London pre-open: Stocks seen lower ahead of ECB rate announcement
London stocks were expected to open in the red as investors awaited the latest rate announcement from the European Central Bank.
The FTSE 100 was set to open 19 points lower than Wednesday’s close at 6,709.
The ECB decision is due at 1245 BST, with the press conference at 1330 BST.
CMC Markets’ Jasper Lawler said: “There is no real expectation of the ECB adding to measures only recently implemented at its meeting on Thursday. The euro has fallen and the German DAX has recovered most of its post-Brexit losses so there is no financial tightening for the ECB to combat. The central bank is likely to remain in wait-and-see mode.
“The key, as is mostly the case, will be in the words of President Mario Draghi. Markets are looking for Mr Draghi to give some indication that the ECB is willing to act in case Brexit begins to weighs on the Eurozone economy. Any sort of vaguely specific timeframe for new stimulus could see EUR/USD finally crack the 1.10 handle, but given the likely inaction, a short squeeze appears more likely.”
On the UK data calendar, retail sales are at 0930 BST. In the US, initial jobless claims and the Philadelphia Fed survey are at 1330 BST, while existing home sales and leading indicators are at 1500 BST.
In corporate news, megabrewer SABMiller announced on Thursday that the US Department of Justice has given its clearance on the company’s proposed combination with AB InBev.

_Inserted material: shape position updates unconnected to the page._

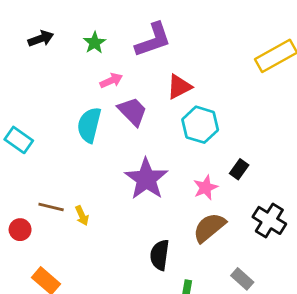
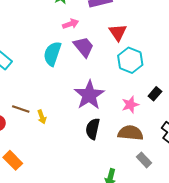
red triangle: (179, 87) -> (118, 32), turned -42
brown semicircle: (209, 228) -> (130, 133), turned 40
black semicircle: (160, 255) -> (93, 129), moved
gray rectangle: (242, 279) -> (144, 160), moved

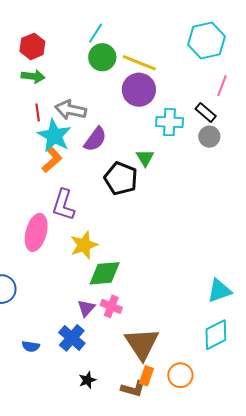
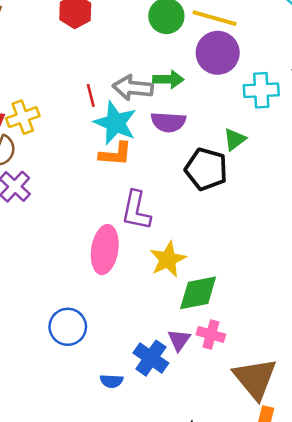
green arrow: (33, 76) -> (168, 79), moved
purple semicircle: (95, 139) -> (168, 122), turned 64
green triangle: (145, 158) -> (235, 139), turned 30
orange L-shape: (52, 160) -> (115, 154), turned 52
blue cross: (72, 338) -> (151, 358), moved
blue semicircle: (31, 346) -> (112, 381), moved

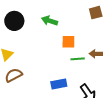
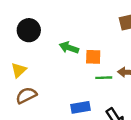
green arrow: (50, 21) -> (69, 48), moved

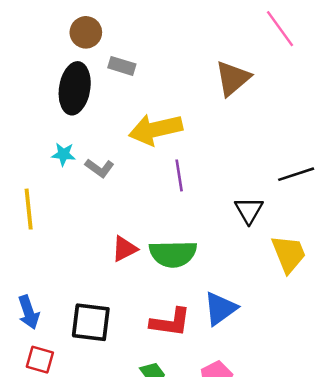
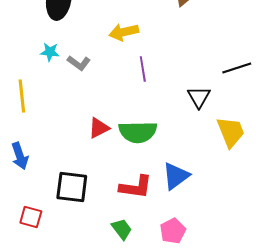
yellow arrow: (156, 129) -> (124, 32), size x0.7
blue arrow: (29, 312) -> (20, 156), moved

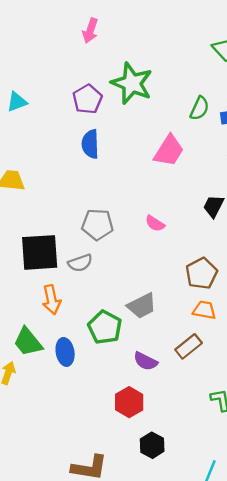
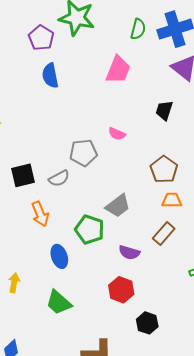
gray pentagon: (97, 225) -> (83, 153), moved
black square: (40, 252) -> (23, 175), size x0.7
green trapezoid: (28, 342) -> (59, 302), moved

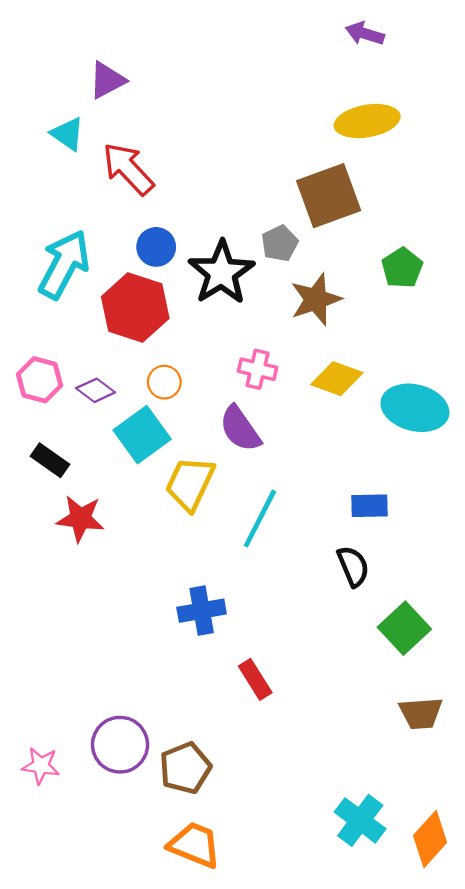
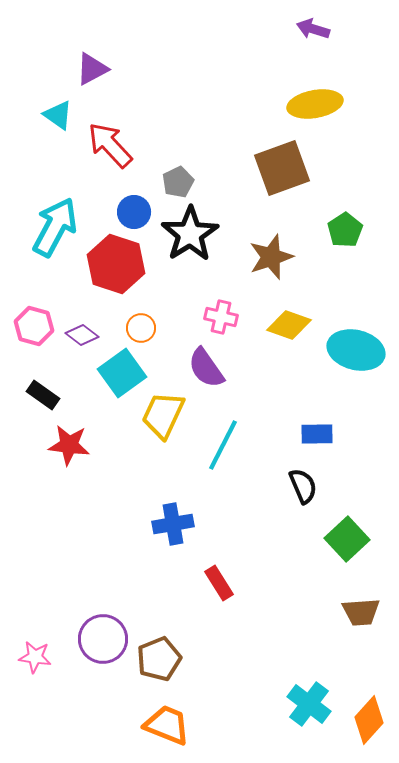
gray pentagon: (280, 243) -> (178, 182), moved

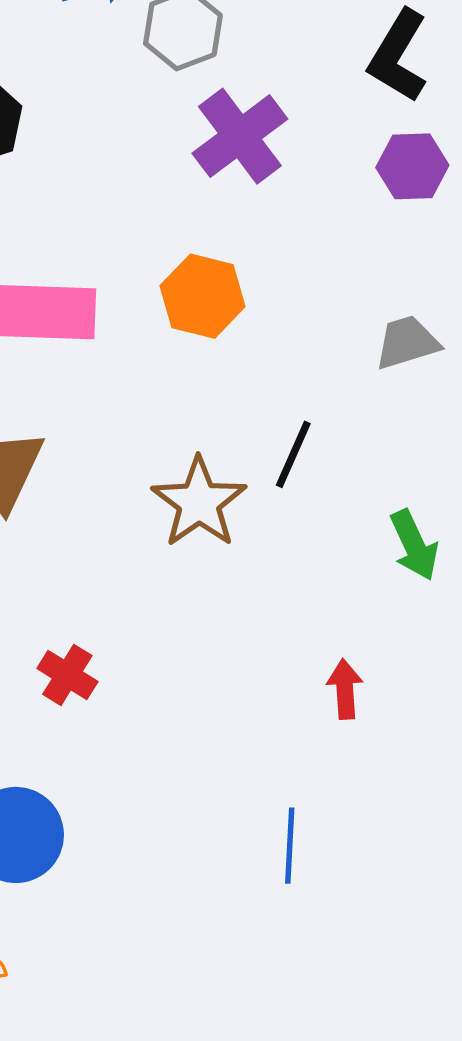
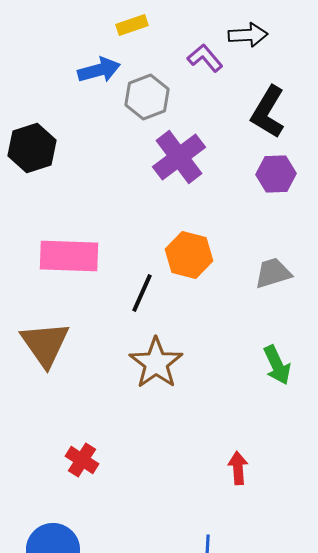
orange hexagon: (203, 296) -> (189, 255), moved
black line: (293, 454) -> (142, 293), moved
green arrow: (414, 545) -> (277, 365), moved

The FTSE 100 firm said that as part of the consent decree, AB InBev has agreed among other conditions to divest SABMiller’s US interest in MillerCoors to Molson Coors.
It said the divestiture, which was previously announced between AB InBev and Molson Coors, is conditional on the successful closing of the combination of AB InBev and SABMiller.

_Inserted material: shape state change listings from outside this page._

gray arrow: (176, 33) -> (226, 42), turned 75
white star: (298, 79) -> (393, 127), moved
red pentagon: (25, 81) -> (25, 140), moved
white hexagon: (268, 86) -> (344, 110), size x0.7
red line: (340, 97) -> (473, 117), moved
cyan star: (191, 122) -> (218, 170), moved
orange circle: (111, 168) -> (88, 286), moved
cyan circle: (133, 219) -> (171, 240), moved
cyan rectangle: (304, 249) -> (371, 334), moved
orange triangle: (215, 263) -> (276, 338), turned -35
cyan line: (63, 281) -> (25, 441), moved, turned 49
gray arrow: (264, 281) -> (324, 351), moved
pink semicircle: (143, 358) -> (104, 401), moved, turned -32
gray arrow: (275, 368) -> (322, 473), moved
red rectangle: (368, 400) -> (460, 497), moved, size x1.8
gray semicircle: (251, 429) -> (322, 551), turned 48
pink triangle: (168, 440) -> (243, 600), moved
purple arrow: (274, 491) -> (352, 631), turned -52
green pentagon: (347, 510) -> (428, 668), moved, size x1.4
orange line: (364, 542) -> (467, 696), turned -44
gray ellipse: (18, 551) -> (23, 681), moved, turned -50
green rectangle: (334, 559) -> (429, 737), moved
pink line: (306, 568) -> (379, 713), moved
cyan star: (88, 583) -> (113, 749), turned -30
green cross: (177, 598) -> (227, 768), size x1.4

The merger has now received approval in 21 jurisdictions.
SSE said the external operating environment continues to have an impact on the company, calling recent reforms imposed by the regulator as “considerable” that had to be implemented into a “fast changing energy supply market”.

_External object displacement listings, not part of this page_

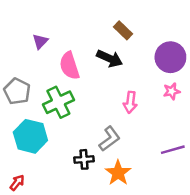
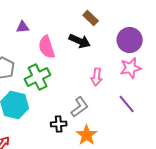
purple triangle: (40, 41) -> (23, 27), turned 40
pink star: (172, 91) -> (131, 68), size x1.5
purple line: (173, 150) -> (127, 104), moved, turned 66

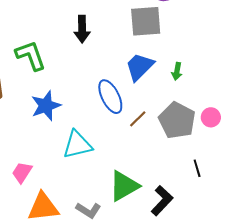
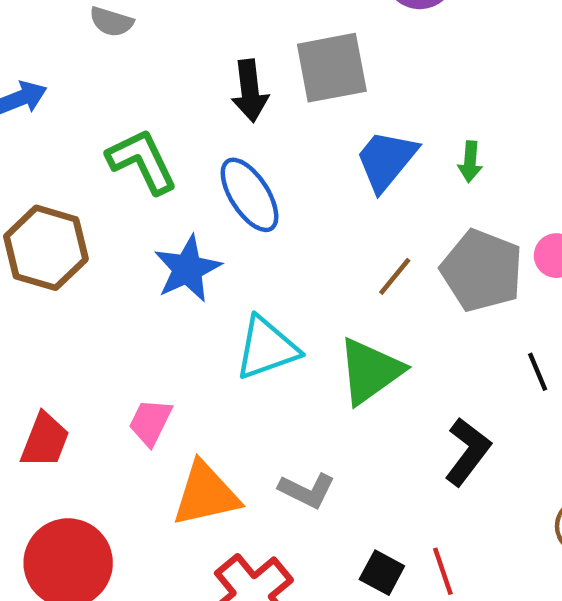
gray square: (146, 21) -> (332, 68), moved
blue ellipse: (110, 97) -> (250, 195), moved
green triangle: (124, 186) -> (370, 371), moved

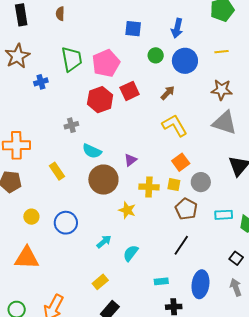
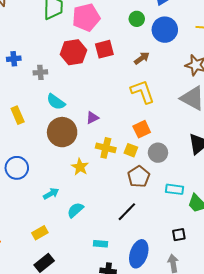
blue cross: (41, 82) -> (14, 59), moved
black square: (236, 258) -> (179, 235), turned 32

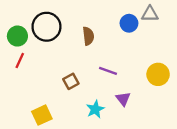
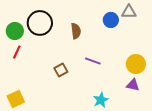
purple triangle: (123, 99) -> (133, 85), moved, turned -40
cyan star: (95, 109) -> (101, 100), moved
yellow square: (42, 115) -> (16, 99), moved

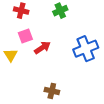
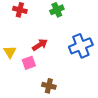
pink square: (25, 36) -> (29, 63), moved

It added that the outcome of the UK's referendum to leave the European Union “could lead to aspects of the financial, regulatory and political environment becoming more uncertain in the years ahead”.
“Energy flows across geographical borders and SSE believes that the UK's focus should be on competitively and cost-effectively maintaining security of supply and decarbonising the economy, supported by progressive market harmonisation,” SSE said.
“In its representations to governments, SSE will therefore make the case in this period for stability, market harmonisation and effective carbon pricing.”
Unilever maintained its underlying rate of sales growth at 4.7% in the second quarter but first-half turnover fell and the company said it was preparing for tougher market conditions as it sees no sign of an improving global economy.
Group sales decreased by 2.6% at current exchange rates but increased by 5.4% at constant exchange rates, with core earnings per share up 1.3% at current exchange rates and 7.5% at constant rates.